BRIEF
Using the material below, copy every line where "animator" appears.
Segment Open
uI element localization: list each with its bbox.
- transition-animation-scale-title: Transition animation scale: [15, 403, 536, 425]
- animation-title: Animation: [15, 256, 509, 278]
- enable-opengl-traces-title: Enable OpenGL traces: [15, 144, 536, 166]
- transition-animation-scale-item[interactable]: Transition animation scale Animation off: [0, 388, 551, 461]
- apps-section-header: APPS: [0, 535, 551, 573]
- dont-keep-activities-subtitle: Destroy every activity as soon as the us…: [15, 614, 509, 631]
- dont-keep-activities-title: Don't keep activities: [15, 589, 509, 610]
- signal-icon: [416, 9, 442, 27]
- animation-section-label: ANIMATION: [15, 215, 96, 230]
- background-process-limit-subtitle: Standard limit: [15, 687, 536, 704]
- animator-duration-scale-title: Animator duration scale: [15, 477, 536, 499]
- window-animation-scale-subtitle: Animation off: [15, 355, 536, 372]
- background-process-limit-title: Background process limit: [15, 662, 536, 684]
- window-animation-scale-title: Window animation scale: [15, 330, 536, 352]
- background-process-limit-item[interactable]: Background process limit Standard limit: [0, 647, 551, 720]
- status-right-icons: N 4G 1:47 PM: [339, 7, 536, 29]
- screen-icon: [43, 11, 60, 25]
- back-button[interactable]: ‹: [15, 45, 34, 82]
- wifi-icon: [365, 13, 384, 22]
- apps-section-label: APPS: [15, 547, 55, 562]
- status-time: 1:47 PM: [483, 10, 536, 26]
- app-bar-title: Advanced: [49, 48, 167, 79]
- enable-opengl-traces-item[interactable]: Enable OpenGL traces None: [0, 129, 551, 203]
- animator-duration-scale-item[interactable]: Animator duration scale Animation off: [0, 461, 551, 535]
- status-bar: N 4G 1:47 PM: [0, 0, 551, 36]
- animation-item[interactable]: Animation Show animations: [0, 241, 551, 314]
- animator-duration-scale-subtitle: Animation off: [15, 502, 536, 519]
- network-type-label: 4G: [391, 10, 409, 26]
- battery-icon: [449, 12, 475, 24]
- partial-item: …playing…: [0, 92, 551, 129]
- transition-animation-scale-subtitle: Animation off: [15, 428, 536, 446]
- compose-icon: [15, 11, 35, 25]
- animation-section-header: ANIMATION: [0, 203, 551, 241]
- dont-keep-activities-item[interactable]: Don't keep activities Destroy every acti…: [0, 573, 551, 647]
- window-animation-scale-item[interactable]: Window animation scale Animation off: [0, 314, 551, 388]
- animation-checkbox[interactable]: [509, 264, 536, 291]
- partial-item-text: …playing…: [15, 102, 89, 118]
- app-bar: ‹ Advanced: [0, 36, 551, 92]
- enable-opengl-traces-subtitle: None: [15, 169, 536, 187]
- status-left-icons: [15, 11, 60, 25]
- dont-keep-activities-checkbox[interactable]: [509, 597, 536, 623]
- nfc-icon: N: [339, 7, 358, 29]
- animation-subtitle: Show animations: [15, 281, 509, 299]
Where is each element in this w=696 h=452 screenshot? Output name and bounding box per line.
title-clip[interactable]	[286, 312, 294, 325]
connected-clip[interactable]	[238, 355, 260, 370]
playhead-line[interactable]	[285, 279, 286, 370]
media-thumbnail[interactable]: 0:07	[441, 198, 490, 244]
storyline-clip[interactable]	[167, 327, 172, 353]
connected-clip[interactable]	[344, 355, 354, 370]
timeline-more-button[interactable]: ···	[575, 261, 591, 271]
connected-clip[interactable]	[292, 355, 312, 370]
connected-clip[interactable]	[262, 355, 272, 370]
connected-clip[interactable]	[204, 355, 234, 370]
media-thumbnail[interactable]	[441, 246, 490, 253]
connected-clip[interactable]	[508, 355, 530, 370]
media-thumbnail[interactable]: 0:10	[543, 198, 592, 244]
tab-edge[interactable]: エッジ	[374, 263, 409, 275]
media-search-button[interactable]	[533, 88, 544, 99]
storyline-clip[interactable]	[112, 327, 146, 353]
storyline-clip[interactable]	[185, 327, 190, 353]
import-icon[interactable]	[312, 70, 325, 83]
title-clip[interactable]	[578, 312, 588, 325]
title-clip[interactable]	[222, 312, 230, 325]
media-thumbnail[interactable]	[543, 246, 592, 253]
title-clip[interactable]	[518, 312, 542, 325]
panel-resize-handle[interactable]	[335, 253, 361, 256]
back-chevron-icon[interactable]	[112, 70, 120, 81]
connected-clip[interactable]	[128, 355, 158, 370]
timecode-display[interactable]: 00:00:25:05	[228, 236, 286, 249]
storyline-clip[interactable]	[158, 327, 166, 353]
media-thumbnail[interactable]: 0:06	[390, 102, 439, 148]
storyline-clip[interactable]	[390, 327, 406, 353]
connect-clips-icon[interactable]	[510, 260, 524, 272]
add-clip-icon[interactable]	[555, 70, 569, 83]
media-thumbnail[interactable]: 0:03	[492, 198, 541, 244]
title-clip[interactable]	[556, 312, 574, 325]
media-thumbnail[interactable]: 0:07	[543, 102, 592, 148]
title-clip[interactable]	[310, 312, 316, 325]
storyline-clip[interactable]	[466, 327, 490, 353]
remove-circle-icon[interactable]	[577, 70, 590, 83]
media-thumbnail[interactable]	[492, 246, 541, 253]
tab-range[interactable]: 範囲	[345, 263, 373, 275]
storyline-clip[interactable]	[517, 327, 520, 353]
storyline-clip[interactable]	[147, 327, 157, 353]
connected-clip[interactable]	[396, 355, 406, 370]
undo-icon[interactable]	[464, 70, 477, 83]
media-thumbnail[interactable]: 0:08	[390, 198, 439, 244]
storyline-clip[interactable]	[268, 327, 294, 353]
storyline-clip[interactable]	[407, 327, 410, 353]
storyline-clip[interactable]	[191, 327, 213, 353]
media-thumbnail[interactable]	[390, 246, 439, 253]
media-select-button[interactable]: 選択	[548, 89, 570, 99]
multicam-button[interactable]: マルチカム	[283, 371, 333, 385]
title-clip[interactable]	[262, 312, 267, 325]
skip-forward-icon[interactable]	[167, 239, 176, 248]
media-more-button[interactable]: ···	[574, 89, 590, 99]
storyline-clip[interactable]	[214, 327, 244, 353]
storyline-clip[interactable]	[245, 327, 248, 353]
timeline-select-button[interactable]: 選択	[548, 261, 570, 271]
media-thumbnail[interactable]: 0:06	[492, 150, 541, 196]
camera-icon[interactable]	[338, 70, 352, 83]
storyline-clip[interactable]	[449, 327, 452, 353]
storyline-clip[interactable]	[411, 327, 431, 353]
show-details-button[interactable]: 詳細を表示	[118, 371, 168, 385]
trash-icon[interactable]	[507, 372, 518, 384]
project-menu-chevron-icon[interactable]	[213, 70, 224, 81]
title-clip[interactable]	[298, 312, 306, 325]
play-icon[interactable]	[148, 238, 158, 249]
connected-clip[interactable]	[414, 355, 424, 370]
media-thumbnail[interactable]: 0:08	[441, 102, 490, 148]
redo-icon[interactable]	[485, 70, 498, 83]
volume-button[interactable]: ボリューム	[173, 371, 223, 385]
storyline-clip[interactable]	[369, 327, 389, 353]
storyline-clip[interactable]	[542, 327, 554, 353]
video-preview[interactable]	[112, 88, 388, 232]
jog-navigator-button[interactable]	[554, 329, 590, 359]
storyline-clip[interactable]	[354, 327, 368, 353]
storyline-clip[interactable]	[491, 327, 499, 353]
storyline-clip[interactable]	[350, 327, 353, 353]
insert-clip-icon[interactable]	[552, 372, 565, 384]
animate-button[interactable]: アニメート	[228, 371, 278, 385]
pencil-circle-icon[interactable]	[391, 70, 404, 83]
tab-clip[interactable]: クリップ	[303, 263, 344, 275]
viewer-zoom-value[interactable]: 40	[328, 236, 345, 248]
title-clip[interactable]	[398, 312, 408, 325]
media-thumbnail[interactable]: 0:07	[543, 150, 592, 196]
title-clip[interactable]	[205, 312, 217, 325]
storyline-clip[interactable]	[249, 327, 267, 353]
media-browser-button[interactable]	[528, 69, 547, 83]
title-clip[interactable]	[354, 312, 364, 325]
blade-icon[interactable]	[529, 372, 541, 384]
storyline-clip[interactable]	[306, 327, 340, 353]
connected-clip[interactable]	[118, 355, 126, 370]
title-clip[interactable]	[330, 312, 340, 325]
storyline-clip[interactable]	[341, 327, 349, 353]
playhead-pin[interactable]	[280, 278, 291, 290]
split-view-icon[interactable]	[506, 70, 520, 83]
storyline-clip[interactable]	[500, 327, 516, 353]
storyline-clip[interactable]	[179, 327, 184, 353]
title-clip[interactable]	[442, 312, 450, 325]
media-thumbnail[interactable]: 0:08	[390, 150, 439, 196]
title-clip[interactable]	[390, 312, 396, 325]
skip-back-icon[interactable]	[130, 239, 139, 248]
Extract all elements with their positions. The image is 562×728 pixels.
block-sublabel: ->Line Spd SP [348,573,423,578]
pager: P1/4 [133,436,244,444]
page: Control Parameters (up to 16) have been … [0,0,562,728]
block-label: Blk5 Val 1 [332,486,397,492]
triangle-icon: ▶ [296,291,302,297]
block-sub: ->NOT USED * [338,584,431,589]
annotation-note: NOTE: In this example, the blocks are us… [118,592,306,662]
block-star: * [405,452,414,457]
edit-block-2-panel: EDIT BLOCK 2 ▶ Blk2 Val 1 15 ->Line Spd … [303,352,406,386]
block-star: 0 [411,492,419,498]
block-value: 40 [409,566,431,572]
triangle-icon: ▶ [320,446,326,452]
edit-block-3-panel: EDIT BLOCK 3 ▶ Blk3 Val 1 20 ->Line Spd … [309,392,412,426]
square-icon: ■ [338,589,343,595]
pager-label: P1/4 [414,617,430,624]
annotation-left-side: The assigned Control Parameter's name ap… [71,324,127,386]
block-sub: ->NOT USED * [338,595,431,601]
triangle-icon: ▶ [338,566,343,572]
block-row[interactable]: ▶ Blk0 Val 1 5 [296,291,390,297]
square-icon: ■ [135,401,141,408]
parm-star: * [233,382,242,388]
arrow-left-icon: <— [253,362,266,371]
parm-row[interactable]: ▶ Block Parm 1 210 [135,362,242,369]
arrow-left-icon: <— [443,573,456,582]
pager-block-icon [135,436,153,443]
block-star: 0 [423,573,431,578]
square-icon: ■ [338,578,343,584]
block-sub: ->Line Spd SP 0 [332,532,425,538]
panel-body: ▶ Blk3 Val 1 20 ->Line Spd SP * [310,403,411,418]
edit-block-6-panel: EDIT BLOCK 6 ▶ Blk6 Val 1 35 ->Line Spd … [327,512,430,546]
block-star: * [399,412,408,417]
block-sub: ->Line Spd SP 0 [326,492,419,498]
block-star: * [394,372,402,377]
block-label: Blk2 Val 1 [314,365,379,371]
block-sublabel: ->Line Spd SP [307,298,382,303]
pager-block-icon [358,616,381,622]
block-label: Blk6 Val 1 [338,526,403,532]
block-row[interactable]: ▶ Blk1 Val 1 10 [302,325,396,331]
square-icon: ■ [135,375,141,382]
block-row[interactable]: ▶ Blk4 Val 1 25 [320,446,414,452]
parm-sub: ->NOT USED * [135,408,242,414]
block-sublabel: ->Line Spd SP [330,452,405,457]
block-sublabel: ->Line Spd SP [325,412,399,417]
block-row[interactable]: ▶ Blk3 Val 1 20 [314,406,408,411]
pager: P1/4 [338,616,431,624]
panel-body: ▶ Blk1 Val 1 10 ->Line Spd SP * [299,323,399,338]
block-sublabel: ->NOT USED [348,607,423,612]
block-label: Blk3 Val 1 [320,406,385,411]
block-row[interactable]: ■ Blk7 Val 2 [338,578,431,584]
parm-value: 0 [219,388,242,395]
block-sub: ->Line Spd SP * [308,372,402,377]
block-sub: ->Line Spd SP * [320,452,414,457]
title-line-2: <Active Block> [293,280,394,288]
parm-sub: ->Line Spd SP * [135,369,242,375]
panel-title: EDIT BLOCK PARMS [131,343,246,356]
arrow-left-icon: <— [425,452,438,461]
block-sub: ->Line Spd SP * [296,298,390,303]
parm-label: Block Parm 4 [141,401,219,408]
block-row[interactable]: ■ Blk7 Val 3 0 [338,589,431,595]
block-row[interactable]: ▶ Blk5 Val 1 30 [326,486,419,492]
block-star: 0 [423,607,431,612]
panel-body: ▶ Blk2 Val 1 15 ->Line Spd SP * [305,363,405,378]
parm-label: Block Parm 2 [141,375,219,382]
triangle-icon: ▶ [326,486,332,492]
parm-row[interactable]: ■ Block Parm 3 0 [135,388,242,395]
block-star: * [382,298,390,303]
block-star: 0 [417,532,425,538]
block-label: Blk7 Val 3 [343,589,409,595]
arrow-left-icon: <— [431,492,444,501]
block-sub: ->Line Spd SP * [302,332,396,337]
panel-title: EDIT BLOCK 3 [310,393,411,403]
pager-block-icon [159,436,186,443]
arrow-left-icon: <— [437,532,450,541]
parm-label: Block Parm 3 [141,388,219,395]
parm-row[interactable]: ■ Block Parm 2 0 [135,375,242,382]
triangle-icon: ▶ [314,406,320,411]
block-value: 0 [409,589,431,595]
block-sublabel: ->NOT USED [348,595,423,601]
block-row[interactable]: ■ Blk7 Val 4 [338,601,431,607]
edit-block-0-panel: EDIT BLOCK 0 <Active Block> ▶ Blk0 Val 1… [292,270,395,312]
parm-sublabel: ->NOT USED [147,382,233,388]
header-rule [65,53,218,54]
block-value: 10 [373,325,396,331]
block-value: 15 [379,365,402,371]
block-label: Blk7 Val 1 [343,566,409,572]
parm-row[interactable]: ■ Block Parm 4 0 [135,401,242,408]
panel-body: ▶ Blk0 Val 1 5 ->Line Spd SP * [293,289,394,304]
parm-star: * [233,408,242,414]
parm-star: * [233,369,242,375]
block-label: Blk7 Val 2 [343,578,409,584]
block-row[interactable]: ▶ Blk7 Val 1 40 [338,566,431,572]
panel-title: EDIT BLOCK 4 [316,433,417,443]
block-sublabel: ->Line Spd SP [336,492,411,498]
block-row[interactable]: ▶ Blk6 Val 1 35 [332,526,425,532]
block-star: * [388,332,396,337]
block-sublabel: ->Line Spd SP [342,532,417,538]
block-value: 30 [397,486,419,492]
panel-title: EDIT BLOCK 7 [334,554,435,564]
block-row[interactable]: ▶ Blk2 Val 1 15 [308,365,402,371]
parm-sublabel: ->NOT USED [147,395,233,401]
Segment Closed
WORKED SOLUTION
- animator-duration-scale-title: Animator duration scale: [15, 477, 536, 499]
- animator-duration-scale-item[interactable]: Animator duration scale Animation off: [0, 461, 551, 535]
- animator-duration-scale-subtitle: Animation off: [15, 502, 536, 519]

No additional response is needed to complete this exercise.